## To do:
Since the pictures are not wanted, reproduce only the rest of the records, exactly as given.

BEGIN Listed records

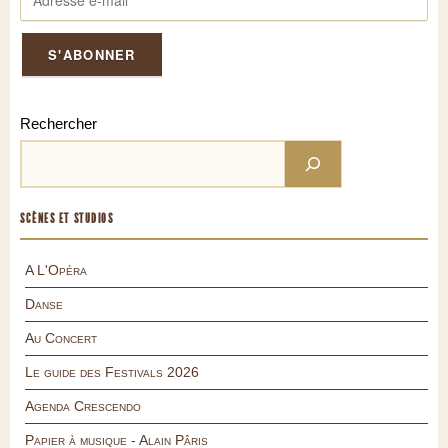
Rechercher
SCÈNES ET STUDIOS
A L'Opéra
Danse
Au Concert
Le guide des Festivals 2026
Agenda Crescendo
Papier à musique - Alain Pâris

END Listed records

## The answer:
Rechercher
SCÈNES ET STUDIOS
A L'Opéra
Danse
Au Concert
Le guide des Festivals 2026
Agenda Crescendo
Papier à musique - Alain Pâris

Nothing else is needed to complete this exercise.